Code covered by the BSD License  

Highlights from
urlread2

urlread2

by

 

17 Mar 2012 (Updated )

Generalizes HTTP requests, providing more control and access to input and output

urlread2(urlChar,method,body,headersIn,varargin)
function [output,extras] = urlread2(urlChar,method,body,headersIn,varargin)
%urlread2  Makes HTTP requests and processes response
%
%   [output,extras] = urlread2(urlChar, *method, *body, *headersIn, varargin)
%
%   * indicates optional inputs that must be entered in place
%
%   UNDOCUMENTED MATLAB VERSION
%
%   EXAMPLE CALLING FORMS
%   ... = urlread2(urlChar)
%   ... = urlread2(urlChar,'GET','',[],prop1,value1,prop2,value2,etc)
%   ... = urlread2(urlChar,'POST',body,headers)
%   
%   FEATURES
%   =======================================================================
%   1) Allows specification of any HTTP method
%   2) Allows specification of any header.

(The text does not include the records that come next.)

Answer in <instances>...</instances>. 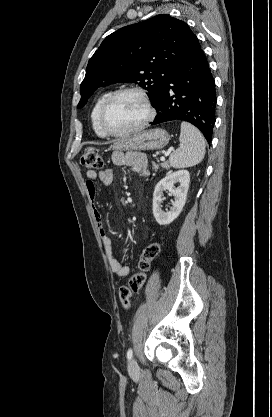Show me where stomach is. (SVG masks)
<instances>
[{"mask_svg": "<svg viewBox=\"0 0 272 417\" xmlns=\"http://www.w3.org/2000/svg\"><path fill=\"white\" fill-rule=\"evenodd\" d=\"M170 140L166 130L162 128L150 129L134 135L131 138L115 143L112 148L119 150H159L164 148Z\"/></svg>", "mask_w": 272, "mask_h": 417, "instance_id": "0dacf381", "label": "stomach"}]
</instances>
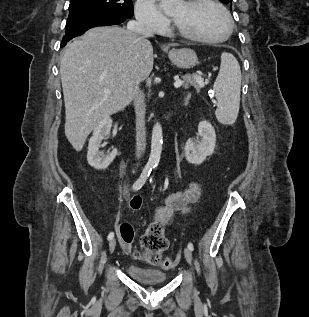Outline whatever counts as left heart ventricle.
I'll use <instances>...</instances> for the list:
<instances>
[{
  "mask_svg": "<svg viewBox=\"0 0 309 317\" xmlns=\"http://www.w3.org/2000/svg\"><path fill=\"white\" fill-rule=\"evenodd\" d=\"M171 17L182 30L206 38L222 37L227 29L222 12L210 4L189 8L183 2L171 13Z\"/></svg>",
  "mask_w": 309,
  "mask_h": 317,
  "instance_id": "obj_1",
  "label": "left heart ventricle"
}]
</instances>
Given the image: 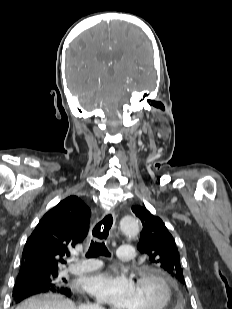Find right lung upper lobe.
Masks as SVG:
<instances>
[{"label":"right lung upper lobe","instance_id":"1","mask_svg":"<svg viewBox=\"0 0 232 309\" xmlns=\"http://www.w3.org/2000/svg\"><path fill=\"white\" fill-rule=\"evenodd\" d=\"M90 209L77 196H70L49 210L26 241L21 268L31 273L57 270L75 247L87 236Z\"/></svg>","mask_w":232,"mask_h":309}]
</instances>
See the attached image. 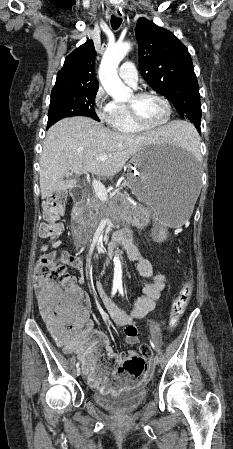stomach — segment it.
Instances as JSON below:
<instances>
[{"label":"stomach","mask_w":233,"mask_h":449,"mask_svg":"<svg viewBox=\"0 0 233 449\" xmlns=\"http://www.w3.org/2000/svg\"><path fill=\"white\" fill-rule=\"evenodd\" d=\"M199 171L195 159L165 144L151 143L133 154L127 181L134 195L152 212L160 240L167 228L182 226L199 200Z\"/></svg>","instance_id":"0dacf381"}]
</instances>
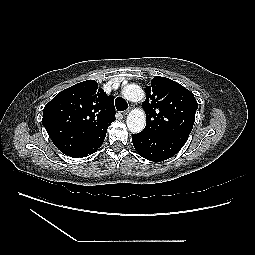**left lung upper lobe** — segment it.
I'll return each instance as SVG.
<instances>
[{
	"instance_id": "obj_1",
	"label": "left lung upper lobe",
	"mask_w": 255,
	"mask_h": 255,
	"mask_svg": "<svg viewBox=\"0 0 255 255\" xmlns=\"http://www.w3.org/2000/svg\"><path fill=\"white\" fill-rule=\"evenodd\" d=\"M146 126L142 132L189 136L198 104L193 94L179 83L156 76L145 88Z\"/></svg>"
}]
</instances>
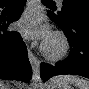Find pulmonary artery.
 <instances>
[{
	"label": "pulmonary artery",
	"instance_id": "e3ab8cb5",
	"mask_svg": "<svg viewBox=\"0 0 89 89\" xmlns=\"http://www.w3.org/2000/svg\"><path fill=\"white\" fill-rule=\"evenodd\" d=\"M58 2H59V3H61V2H62V0H58Z\"/></svg>",
	"mask_w": 89,
	"mask_h": 89
}]
</instances>
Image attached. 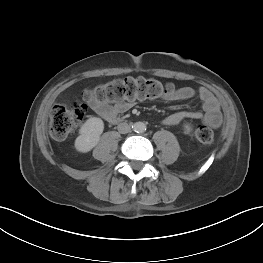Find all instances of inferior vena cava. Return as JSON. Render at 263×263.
I'll return each instance as SVG.
<instances>
[{"mask_svg": "<svg viewBox=\"0 0 263 263\" xmlns=\"http://www.w3.org/2000/svg\"><path fill=\"white\" fill-rule=\"evenodd\" d=\"M117 129H118L119 133H121V134H126V133L130 132V130H131L130 126L126 122L120 123L117 126Z\"/></svg>", "mask_w": 263, "mask_h": 263, "instance_id": "602c4592", "label": "inferior vena cava"}]
</instances>
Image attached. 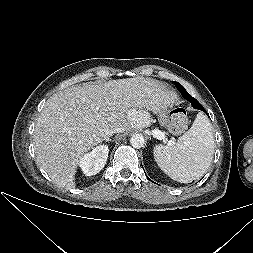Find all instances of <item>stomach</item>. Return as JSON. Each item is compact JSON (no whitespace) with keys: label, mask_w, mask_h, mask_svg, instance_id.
Returning <instances> with one entry per match:
<instances>
[{"label":"stomach","mask_w":253,"mask_h":253,"mask_svg":"<svg viewBox=\"0 0 253 253\" xmlns=\"http://www.w3.org/2000/svg\"><path fill=\"white\" fill-rule=\"evenodd\" d=\"M168 109L167 108H163V109H161L160 111H159V115H158V117H159V124L161 125V126H168L169 125V115H168Z\"/></svg>","instance_id":"0dacf381"}]
</instances>
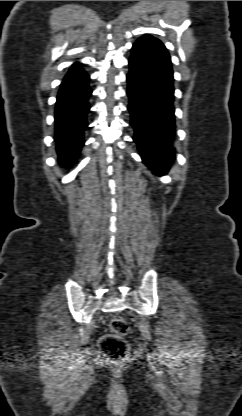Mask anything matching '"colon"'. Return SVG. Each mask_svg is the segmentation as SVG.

Very little is hard-coded
%      in for header handling.
%   3) Returns response status and headers
%   4) Should handle unicode properly ...
%
%   OUTPUTS
%   =======================================================================
%   output : body of the response, either text or binary depending upon
%            CAST_OUTPUT property
%   extras : (structure)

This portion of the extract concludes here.